Olécio partenaire de Wukali

Mao décréta que le rôle de l’armée était d’aider les masses gauchistes, et de donner une formation militaire aux lycéens et aux étudiants, qui, ils le savait, se rangeraient derrière lui. En quelques mois, une véritable armée de deux millions de soldats fut levée par Mao. A Pékin, le Grand Timonier se tourna également vers la Garnison Centrale, ou Unité 8341, commandée par Wang Dongxing 汪东兴, et il se servait du docteur Li 李志绥 pour lui faire passer ses ordres.

Mao ne voulait pas que le docteur Li reste sur la touche, il devait s’engager dans un camp, en l’occurence celui de Mao. Mais le docteur Li résistait autant que possible, jugeant la situation trop fluctuante et dangereuse. Jiang Qing poussait à la roue. Elle accusait le docteur Li de s’enfermer dans Zhongnanhai 中南海 , et de refuser de prendre parti. La pression de Mao et de sa femme Jian Qing afin  que le docteur Li s’engage dans la Révolution culturelle devenait trop énorme. Finalement le docteur Li fut envoyé à l’Usine Textile de Beijing, à l’est de la ville, afin d’accompagner les émissaires de Mao. Le docteur Li, auréolé de sa proximité avec le Chairman, réussit a mettre d’accord toutes les factions rivales et à unir tous les ouvriers de l’usine (un millier environ) sous la houlette, bien sûr du Grand Timonier !

Ce dernier fut positivement ravi, et envoya aux ouvriers une note manuscrite, qui disait: «Camarades, comment allez-vous ? ». La note manuscrite fut photographiée et agrandie des dizaines de fois, puis postée comme une relique sacrée à l’entrée de l’usine. Du coup, tout le monde voulait venir se montrer à l’Usine Textile de Pékin. Des jeunes femmes, essentiellement du petit personnel, servant au Palais de l’Assemblée du Peuple et à Zhongnanhai s’habillèrent en costume militaire et se mirent glorieusement en marche vers l’usine, ou leurs camarades masculins les accueillirent en plein délire. Tous les journalistes étaient là afin de fixer cet événement pour l’éternité.

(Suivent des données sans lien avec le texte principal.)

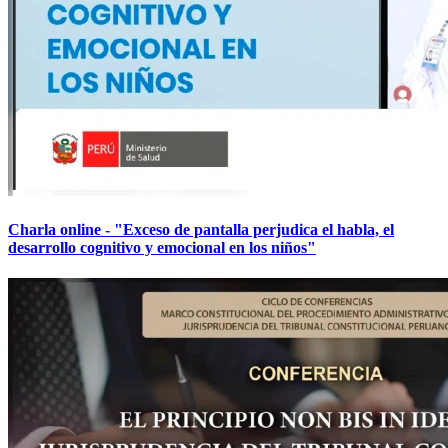
Charla online - "Exceso de pantalla perjudica el habla, el
desarrollo cognitivo y emocional en los niños"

Étudiants agitant le Petit Livre rouge.

Jiang Qing, qui avait elle aussi pour habitude de s’habiller en militaire, fut enragée de voir du personnel féminin subalterne faire de même, mais Wang Dongxing, qui détestait Jiang Qing et dont le pouvoir ne cessait de s’affirmer depuis quelque temps, la réduisit au silence en affirmant que le Président  en personne était d’accord. Wang s’employait désormais avec succès (mais dans le plus grand secret) à rallier Lin Biao à lui et à le détacher de Jiang Qing. «Je jure que je ferai tout ce qui est nécessaire pour flinguer Jiang Qing», affirmait-il. La révolution culturelle détruisait le pays, mais à Zhongnanhai, les intrigues de palais battaient leur plein, chacun se poussant du coude.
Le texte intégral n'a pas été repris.